Return, unchanged and with no pictures, the lines below from the very first through the one that contains "Entenda como as etiquetas holográficas podem".

-------- PROVIDED DATA

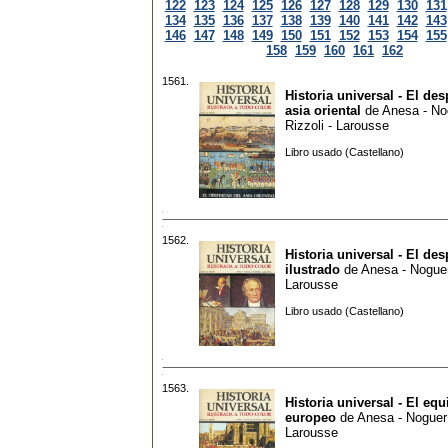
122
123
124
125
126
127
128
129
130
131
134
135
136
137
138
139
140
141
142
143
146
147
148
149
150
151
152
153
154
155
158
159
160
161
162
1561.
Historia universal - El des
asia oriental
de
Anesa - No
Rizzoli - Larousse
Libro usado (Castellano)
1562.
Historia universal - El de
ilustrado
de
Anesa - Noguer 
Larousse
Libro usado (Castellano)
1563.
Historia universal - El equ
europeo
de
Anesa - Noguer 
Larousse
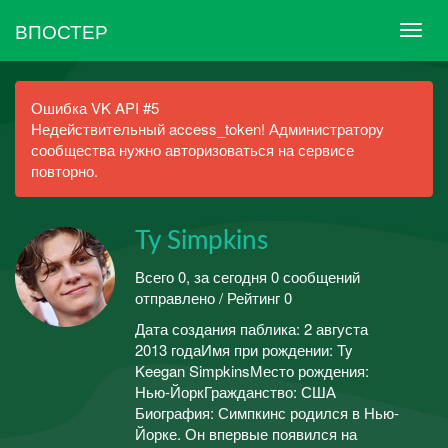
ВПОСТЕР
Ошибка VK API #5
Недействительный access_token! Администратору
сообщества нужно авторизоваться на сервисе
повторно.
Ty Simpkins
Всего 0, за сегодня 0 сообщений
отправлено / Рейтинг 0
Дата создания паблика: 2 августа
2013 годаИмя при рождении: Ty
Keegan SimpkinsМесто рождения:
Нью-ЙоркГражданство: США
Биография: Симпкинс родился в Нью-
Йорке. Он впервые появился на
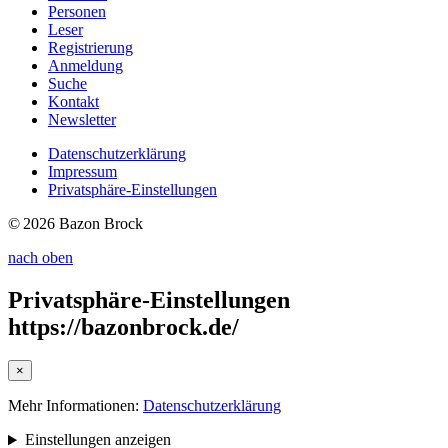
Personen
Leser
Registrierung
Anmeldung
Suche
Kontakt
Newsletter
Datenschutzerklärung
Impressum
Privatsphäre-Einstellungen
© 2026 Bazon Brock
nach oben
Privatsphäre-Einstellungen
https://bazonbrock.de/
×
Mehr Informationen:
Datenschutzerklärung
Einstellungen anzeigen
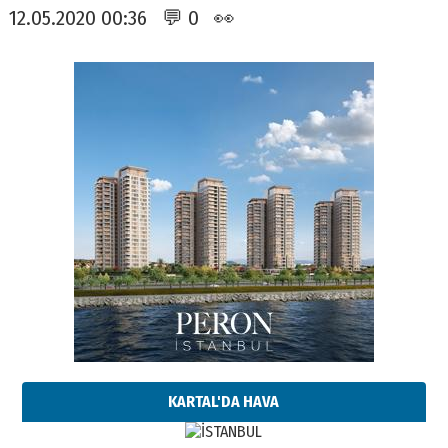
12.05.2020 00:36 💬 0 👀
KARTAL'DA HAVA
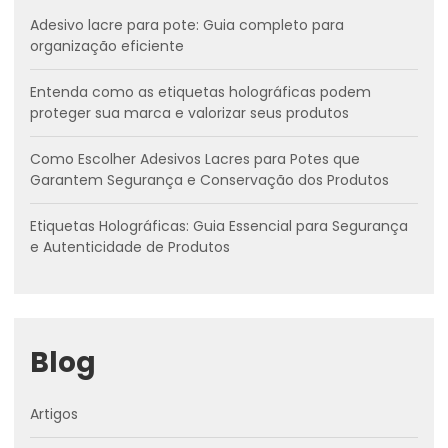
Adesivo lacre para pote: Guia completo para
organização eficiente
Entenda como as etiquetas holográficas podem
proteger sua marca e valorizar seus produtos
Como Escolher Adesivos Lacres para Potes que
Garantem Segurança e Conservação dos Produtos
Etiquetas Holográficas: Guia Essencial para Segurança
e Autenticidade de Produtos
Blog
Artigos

----------------

SOLUTION TO THIS TASK:
122
123
124
125
126
127
128
129
130
131
134
135
136
137
138
139
140
141
142
143
146
147
148
149
150
151
152
153
154
155
158
159
160
161
162
1561.
Historia universal - El des
asia oriental
de
Anesa - No
Rizzoli - Larousse
Libro usado (Castellano)
1562.
Historia universal - El de
ilustrado
de
Anesa - Noguer 
Larousse
Libro usado (Castellano)
1563.
Historia universal - El equ
europeo
de
Anesa - Noguer 
Larousse
ВПОСТЕР
Ошибка VK API #5
Недействительный access_token! Администратору
сообщества нужно авторизоваться на сервисе
повторно.
Ty Simpkins
Всего 0, за сегодня 0 сообщений
отправлено / Рейтинг 0
Дата создания паблика: 2 августа
2013 годаИмя при рождении: Ty
Keegan SimpkinsМесто рождения:
Нью-ЙоркГражданство: США
Биография: Симпкинс родился в Нью-
Йорке. Он впервые появился на
Personen
Leser
Registrierung
Anmeldung
Suche
Kontakt
Newsletter
Datenschutzerklärung
Impressum
Privatsphäre-Einstellungen
© 2026 Bazon Brock
nach oben
Privatsphäre-Einstellungen
https://bazonbrock.de/
×
Mehr Informationen:
Datenschutzerklärung
Einstellungen anzeigen
12.05.2020 00:36 💬 0 👀
KARTAL'DA HAVA
Adesivo lacre para pote: Guia completo para
organização eficiente
Entenda como as etiquetas holográficas podem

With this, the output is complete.